All in all the film is disappointing. Later films (particularly the final two) were to show that all of the actors and actresses were capable of so much more, and indeed even the previous film to this one showed this, too.

So, to my mind, this film's lacklustre entry into the series isn't really forgivable, and I'm glad that the director didn't return to ruin any more of the series.

It may lack depth, but it's still charming., 9 May 2002
8/10

Looking through many movie reviews on IMDB it occurred to me how often a film can be marked down if a reviewer feels it didn't portray the novel as well as they feel it should have. For me though, I think that reading a book and watching a film will always be two very different medias. When you read, you are lost in the world your mind creates. When you view, it is a much more linear affair with much less room for self interpretation.

So... having come to this film having never read the book I fail to see the holes that others may think it has. To me, the film is simply a good film and one that I have returned to more than once.

You all know the ones, we all have them in our collections. There are certain films that you always associate with a certain feeling. Then you'll be sat at home and something will trigger a memory and you'll think "I know, I'll watch (insert film here)".

Well, Practical Magic is one of those films. It doesn't take itself too seriously, but as a result you never feel you have to question it's motives. It doesn't try to be something it's not. It's more a film about the relationship of two sisters than a tale of two witches. The magic aspect is secondary which helps to tie in with the whole point of the movie, that magic can be practical and doesn't necessarily have to be fantastic.

I think the movie does a good job of conveying this and shouldn't be knocked too badly just because it doesn't create the same images as the book may have done for you. Every person who reads a book will have a different idea of how the characters look and the world they inhabit. It's impossible for a film to match everyones ideals.

Just watch the film for what it is and you wont be disappointed.

1 out of 1 people found the following review useful:
How does she manage to keep getting better and better?, 7 April 2001
9/10

Ok, I admit, I'm a life long fan of all things Victoria Wood. She captured my imagination through my school years and has just stuck with me ever since. As one of Britains best loved female comediennes though at least I'm not alone.

This show aired over Xmas 2000 and really took me by surprise. Usually only the Simpsons manages to deliver a continual stream of laugh after laugh but Victoria Wood manages to pull it off fantastically and I thoroughly enjoyed watching it.

Naturally the addition of the wonderful Julie Walters assists no ends, with the best clip having to be their mutual portrayal of two war time women. Julie Walters line regarding the death of her husband has to be the funniest thing I've heard in years ;)

Highly recommended.

1 out of 2 people found the following review useful:
Fantastic, funny, feel good film., 11 October 1999
7/10

When I first watched this movie, I loved it...

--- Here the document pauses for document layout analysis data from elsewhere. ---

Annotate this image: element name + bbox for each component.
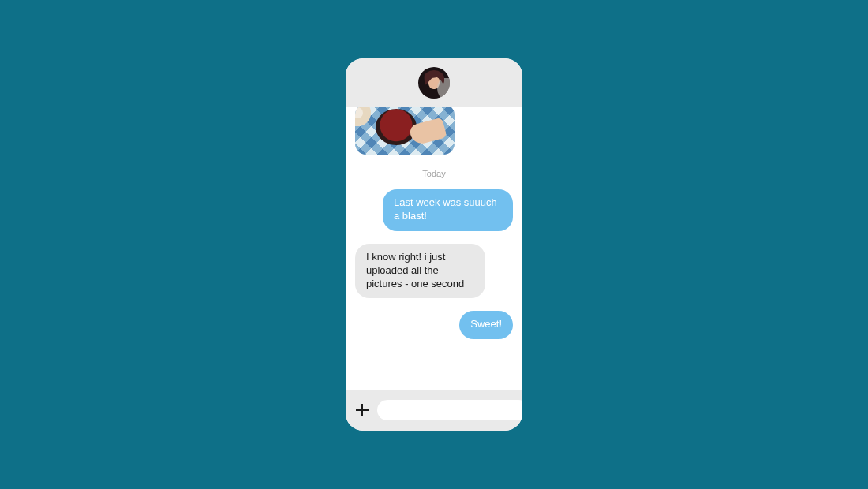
- contact-avatar[interactable]: [418, 67, 450, 99]
- message-list: Today Last week was suuuch a blast! I kn…: [346, 107, 522, 390]
- message-sent[interactable]: Last week was suuuch a blast!: [383, 189, 513, 231]
- message-input[interactable]: [377, 400, 522, 420]
- composer-bar: [346, 390, 522, 431]
- chat-window: Today Last week was suuuch a blast! I kn…: [346, 58, 522, 431]
- image-message[interactable]: [355, 107, 455, 155]
- add-attachment-button[interactable]: [355, 403, 369, 417]
- message-received[interactable]: I know right! i just uploaded all the pi…: [355, 244, 485, 299]
- message-sent[interactable]: Sweet!: [459, 311, 513, 339]
- date-separator: Today: [355, 169, 513, 178]
- chat-header: [346, 58, 522, 107]
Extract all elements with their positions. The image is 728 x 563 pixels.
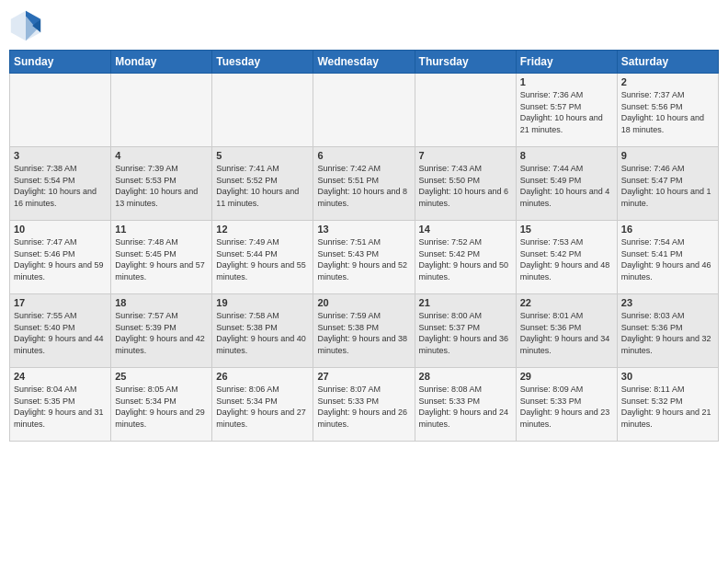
day-number: 25 (115, 371, 208, 382)
header-day-friday: Friday (516, 51, 617, 74)
day-number: 26 (216, 371, 309, 382)
day-info: Sunrise: 7:51 AMSunset: 5:43 PMDaylight:… (317, 236, 410, 282)
day-number: 15 (520, 224, 613, 235)
day-number: 14 (419, 224, 512, 235)
day-cell: 5Sunrise: 7:41 AMSunset: 5:52 PMDaylight… (212, 147, 313, 221)
day-info: Sunrise: 7:46 AMSunset: 5:47 PMDaylight:… (621, 163, 714, 209)
day-info: Sunrise: 8:00 AMSunset: 5:37 PMDaylight:… (419, 310, 512, 356)
day-info: Sunrise: 8:01 AMSunset: 5:36 PMDaylight:… (520, 310, 613, 356)
day-info: Sunrise: 7:49 AMSunset: 5:44 PMDaylight:… (216, 236, 309, 282)
day-number: 19 (216, 297, 309, 308)
day-info: Sunrise: 8:05 AMSunset: 5:34 PMDaylight:… (115, 384, 208, 430)
day-number: 8 (520, 150, 613, 161)
header-day-wednesday: Wednesday (313, 51, 415, 74)
day-info: Sunrise: 8:04 AMSunset: 5:35 PMDaylight:… (14, 384, 107, 430)
day-cell (415, 74, 516, 147)
day-cell: 1Sunrise: 7:36 AMSunset: 5:57 PMDaylight… (516, 74, 617, 147)
day-cell: 10Sunrise: 7:47 AMSunset: 5:46 PMDayligh… (10, 221, 111, 294)
day-cell: 23Sunrise: 8:03 AMSunset: 5:36 PMDayligh… (617, 294, 718, 368)
day-info: Sunrise: 8:11 AMSunset: 5:32 PMDaylight:… (621, 384, 714, 430)
header-day-saturday: Saturday (617, 51, 718, 74)
day-info: Sunrise: 8:08 AMSunset: 5:33 PMDaylight:… (419, 384, 512, 430)
day-cell: 29Sunrise: 8:09 AMSunset: 5:33 PMDayligh… (516, 368, 617, 442)
day-info: Sunrise: 7:57 AMSunset: 5:39 PMDaylight:… (115, 310, 208, 356)
header-day-thursday: Thursday (415, 51, 516, 74)
day-number: 11 (115, 224, 208, 235)
logo-icon (9, 9, 42, 42)
day-info: Sunrise: 7:37 AMSunset: 5:56 PMDaylight:… (621, 89, 714, 135)
day-cell: 14Sunrise: 7:52 AMSunset: 5:42 PMDayligh… (415, 221, 516, 294)
calendar-body: 1Sunrise: 7:36 AMSunset: 5:57 PMDaylight… (10, 74, 719, 442)
day-info: Sunrise: 7:42 AMSunset: 5:51 PMDaylight:… (317, 163, 410, 209)
day-info: Sunrise: 7:44 AMSunset: 5:49 PMDaylight:… (520, 163, 613, 209)
day-info: Sunrise: 7:43 AMSunset: 5:50 PMDaylight:… (419, 163, 512, 209)
day-number: 22 (520, 297, 613, 308)
week-row-3: 10Sunrise: 7:47 AMSunset: 5:46 PMDayligh… (10, 221, 719, 294)
week-row-2: 3Sunrise: 7:38 AMSunset: 5:54 PMDaylight… (10, 147, 719, 221)
day-number: 23 (621, 297, 714, 308)
day-number: 24 (14, 371, 107, 382)
day-number: 5 (216, 150, 309, 161)
day-info: Sunrise: 7:55 AMSunset: 5:40 PMDaylight:… (14, 310, 107, 356)
day-number: 2 (621, 76, 714, 87)
day-cell: 2Sunrise: 7:37 AMSunset: 5:56 PMDaylight… (617, 74, 718, 147)
day-number: 18 (115, 297, 208, 308)
day-info: Sunrise: 8:07 AMSunset: 5:33 PMDaylight:… (317, 384, 410, 430)
day-cell: 25Sunrise: 8:05 AMSunset: 5:34 PMDayligh… (111, 368, 212, 442)
day-info: Sunrise: 7:39 AMSunset: 5:53 PMDaylight:… (115, 163, 208, 209)
logo (9, 9, 46, 42)
header-day-sunday: Sunday (10, 51, 111, 74)
day-number: 6 (317, 150, 410, 161)
day-cell (111, 74, 212, 147)
week-row-5: 24Sunrise: 8:04 AMSunset: 5:35 PMDayligh… (10, 368, 719, 442)
day-cell: 12Sunrise: 7:49 AMSunset: 5:44 PMDayligh… (212, 221, 313, 294)
day-info: Sunrise: 7:52 AMSunset: 5:42 PMDaylight:… (419, 236, 512, 282)
day-number: 3 (14, 150, 107, 161)
day-cell: 27Sunrise: 8:07 AMSunset: 5:33 PMDayligh… (313, 368, 415, 442)
day-number: 16 (621, 224, 714, 235)
day-number: 29 (520, 371, 613, 382)
day-cell: 17Sunrise: 7:55 AMSunset: 5:40 PMDayligh… (10, 294, 111, 368)
day-info: Sunrise: 7:38 AMSunset: 5:54 PMDaylight:… (14, 163, 107, 209)
day-number: 20 (317, 297, 410, 308)
day-cell: 15Sunrise: 7:53 AMSunset: 5:42 PMDayligh… (516, 221, 617, 294)
day-info: Sunrise: 7:47 AMSunset: 5:46 PMDaylight:… (14, 236, 107, 282)
day-number: 13 (317, 224, 410, 235)
day-cell: 19Sunrise: 7:58 AMSunset: 5:38 PMDayligh… (212, 294, 313, 368)
header-day-tuesday: Tuesday (212, 51, 313, 74)
day-number: 1 (520, 76, 613, 87)
day-cell: 30Sunrise: 8:11 AMSunset: 5:32 PMDayligh… (617, 368, 718, 442)
day-number: 9 (621, 150, 714, 161)
day-cell: 24Sunrise: 8:04 AMSunset: 5:35 PMDayligh… (10, 368, 111, 442)
day-number: 30 (621, 371, 714, 382)
day-cell: 18Sunrise: 7:57 AMSunset: 5:39 PMDayligh… (111, 294, 212, 368)
day-cell: 28Sunrise: 8:08 AMSunset: 5:33 PMDayligh… (415, 368, 516, 442)
week-row-1: 1Sunrise: 7:36 AMSunset: 5:57 PMDaylight… (10, 74, 719, 147)
day-number: 21 (419, 297, 512, 308)
day-cell: 9Sunrise: 7:46 AMSunset: 5:47 PMDaylight… (617, 147, 718, 221)
day-cell: 4Sunrise: 7:39 AMSunset: 5:53 PMDaylight… (111, 147, 212, 221)
day-cell: 11Sunrise: 7:48 AMSunset: 5:45 PMDayligh… (111, 221, 212, 294)
day-number: 28 (419, 371, 512, 382)
day-cell: 21Sunrise: 8:00 AMSunset: 5:37 PMDayligh… (415, 294, 516, 368)
day-cell: 16Sunrise: 7:54 AMSunset: 5:41 PMDayligh… (617, 221, 718, 294)
day-info: Sunrise: 7:53 AMSunset: 5:42 PMDaylight:… (520, 236, 613, 282)
day-number: 27 (317, 371, 410, 382)
day-number: 17 (14, 297, 107, 308)
day-cell: 20Sunrise: 7:59 AMSunset: 5:38 PMDayligh… (313, 294, 415, 368)
day-info: Sunrise: 7:41 AMSunset: 5:52 PMDaylight:… (216, 163, 309, 209)
week-row-4: 17Sunrise: 7:55 AMSunset: 5:40 PMDayligh… (10, 294, 719, 368)
day-cell: 22Sunrise: 8:01 AMSunset: 5:36 PMDayligh… (516, 294, 617, 368)
day-cell (212, 74, 313, 147)
header-day-monday: Monday (111, 51, 212, 74)
day-cell: 8Sunrise: 7:44 AMSunset: 5:49 PMDaylight… (516, 147, 617, 221)
day-cell (313, 74, 415, 147)
day-cell (10, 74, 111, 147)
header-row: SundayMondayTuesdayWednesdayThursdayFrid… (10, 51, 719, 74)
day-number: 12 (216, 224, 309, 235)
day-number: 10 (14, 224, 107, 235)
day-info: Sunrise: 8:09 AMSunset: 5:33 PMDaylight:… (520, 384, 613, 430)
day-info: Sunrise: 8:06 AMSunset: 5:34 PMDaylight:… (216, 384, 309, 430)
day-number: 4 (115, 150, 208, 161)
day-info: Sunrise: 7:54 AMSunset: 5:41 PMDaylight:… (621, 236, 714, 282)
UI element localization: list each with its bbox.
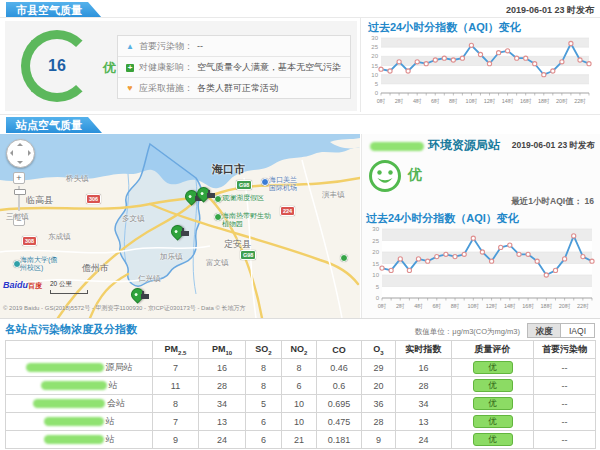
grade-cell: 优	[452, 413, 534, 431]
primary-pollutant-cell: --	[534, 377, 596, 395]
tab-city-air-quality[interactable]: 市县空气质量	[6, 2, 102, 18]
value-cell: 16	[199, 359, 246, 377]
value-cell: 34	[199, 395, 246, 413]
station-name-cell: 站	[6, 431, 153, 449]
redacted-station-prefix	[26, 363, 104, 372]
map-poi-icon	[214, 213, 222, 221]
svg-text:2时: 2时	[395, 98, 404, 104]
station-name-cell: 站	[6, 377, 153, 395]
svg-text:8时: 8时	[451, 303, 460, 309]
health-cross-icon: +	[126, 64, 134, 72]
table-row: 会站8345100.6953634优--	[6, 395, 596, 413]
svg-text:20时: 20时	[559, 303, 571, 309]
redacted-station-prefix	[44, 417, 104, 426]
column-header: PM2.5	[153, 341, 199, 359]
station-name-cell: 会站	[6, 395, 153, 413]
zoom-in-button[interactable]: +	[13, 172, 25, 184]
info-value: 空气质量令人满意，基本无空气污染	[197, 61, 341, 74]
station-panel: 环境资源局站 2019-06-01 23 时发布 优 最近1小时AQI值： 16…	[361, 134, 600, 318]
svg-text:8时: 8时	[449, 98, 458, 104]
svg-text:0时: 0时	[377, 98, 386, 104]
toggle-concentration[interactable]: 浓度	[527, 323, 561, 338]
value-cell: 20	[362, 377, 396, 395]
pan-right-icon[interactable]	[28, 150, 31, 156]
info-label: 应采取措施：	[139, 82, 193, 95]
table-title: 各站点污染物浓度及分指数	[5, 322, 137, 337]
map-poi-icon	[261, 178, 269, 186]
value-cell: 10	[282, 395, 317, 413]
divider	[0, 17, 600, 18]
map-label: 观澜湖度假区	[222, 194, 274, 202]
redacted-station-prefix	[33, 399, 105, 408]
station-map[interactable]: + − Baidu百度 20 公里 © 2019 Baidu - GS(2018…	[0, 134, 360, 318]
value-cell: 24	[199, 431, 246, 449]
value-cell: 11	[153, 377, 199, 395]
pan-up-icon[interactable]	[17, 143, 23, 146]
svg-text:0: 0	[376, 295, 380, 301]
pan-left-icon[interactable]	[10, 150, 13, 156]
map-label: 海南大学(儋州校区)	[20, 256, 60, 272]
grade-badge: 优	[473, 397, 513, 410]
svg-text:5: 5	[376, 284, 380, 290]
pollutant-icon: ▲	[124, 42, 136, 51]
station-publish-time: 2019-06-01 23 时发布	[512, 140, 595, 152]
air-quality-dashboard: 市县空气质量 2019-06-01 23 时发布 16 优 ▲ 首要污染物： -…	[0, 0, 600, 450]
table-row: 站1128860.62028优--	[6, 377, 596, 395]
map-label: 海南热带野生动植物园	[222, 212, 274, 228]
map-label: 东成镇	[48, 232, 71, 242]
station-name-cell: 站	[6, 413, 153, 431]
svg-text:10: 10	[372, 272, 379, 278]
value-cell: 29	[362, 359, 396, 377]
svg-text:30: 30	[371, 35, 378, 41]
svg-text:15: 15	[371, 63, 378, 69]
svg-text:20: 20	[371, 53, 378, 59]
pan-down-icon[interactable]	[17, 161, 23, 164]
map-label: 富文镇	[206, 258, 229, 268]
value-cell: 6	[282, 377, 317, 395]
info-label: 首要污染物：	[139, 40, 193, 53]
svg-text:0: 0	[375, 90, 379, 96]
table-row: 站7136100.4752813优--	[6, 413, 596, 431]
map-label: 海口美兰国际机场	[269, 176, 301, 192]
map-scale-label: 20 公里	[50, 280, 72, 289]
svg-text:25: 25	[371, 44, 378, 50]
grade-cell: 优	[452, 395, 534, 413]
station-name-suffix: 会站	[107, 398, 125, 408]
svg-text:18时: 18时	[541, 303, 553, 309]
map-pan-control[interactable]	[6, 139, 35, 168]
value-cell: 6	[246, 431, 282, 449]
aqi-value: 16	[48, 57, 66, 75]
svg-text:5: 5	[375, 81, 379, 87]
factory-icon	[141, 294, 149, 299]
value-cell: 21	[282, 431, 317, 449]
svg-text:20: 20	[372, 249, 379, 255]
value-cell: 0.6	[317, 377, 362, 395]
map-label: 加乐镇	[160, 252, 183, 262]
value-cell: 28	[396, 377, 452, 395]
value-cell: 28	[362, 413, 396, 431]
info-label: 对健康影响：	[139, 61, 193, 74]
map-label: 临高县	[26, 194, 53, 207]
value-cell: 8	[246, 377, 282, 395]
map-label: 演丰镇	[322, 190, 345, 200]
station-name-suffix: 站	[106, 416, 115, 426]
svg-text:6时: 6时	[433, 303, 442, 309]
svg-text:12时: 12时	[484, 98, 496, 104]
svg-text:10时: 10时	[467, 303, 479, 309]
grade-badge: 优	[473, 433, 513, 446]
grade-badge: 优	[473, 361, 513, 374]
svg-text:10: 10	[371, 72, 378, 78]
aqi-info-box: ▲ 首要污染物： -- + 对健康影响： 空气质量令人满意，基本无空气污染 ♥ …	[117, 35, 351, 99]
zoom-slider-handle[interactable]	[14, 189, 26, 195]
svg-text:20时: 20时	[556, 98, 568, 104]
baidu-logo: Baidu百度	[3, 280, 42, 291]
value-cell: 5	[246, 395, 282, 413]
factory-icon	[181, 231, 189, 236]
toggle-iaqi[interactable]: IAQI	[561, 323, 595, 338]
column-header: NO2	[282, 341, 317, 359]
svg-text:22时: 22时	[574, 98, 586, 104]
tab-station-air-quality[interactable]: 站点空气质量	[6, 117, 102, 133]
divider	[360, 18, 361, 112]
map-poi-icon	[214, 195, 222, 203]
value-cell: 10	[282, 413, 317, 431]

Having watched it countless times since, that hasn't changed. The heartwarming story of this modern day 'Ugly Ducking' tale has yet to lose its charm with me.

My only complaint or gripe? That after all the c**p that Muriel (that's MARIEL!!) takes, you wish she would give back as good as she gets come the end. She doesn't quite kick a** like you may like, but then, I guess that would be out of character for her.

Eitherway, if you like movies that can make you laugh, make you cry, and make you think, before making you laugh all over again, this is the one for you.

Fantastic.

4 out of 6 people found the following review useful:
You've just got to love it, 11 October 1999

When I first watched this series I thought it was funny, but crude. Then I got hooked on it and religiously watched every episode. It's just so fresh and so funny. Kathy Burke has always been wonderful but this just shows off her many talents :)Excellent.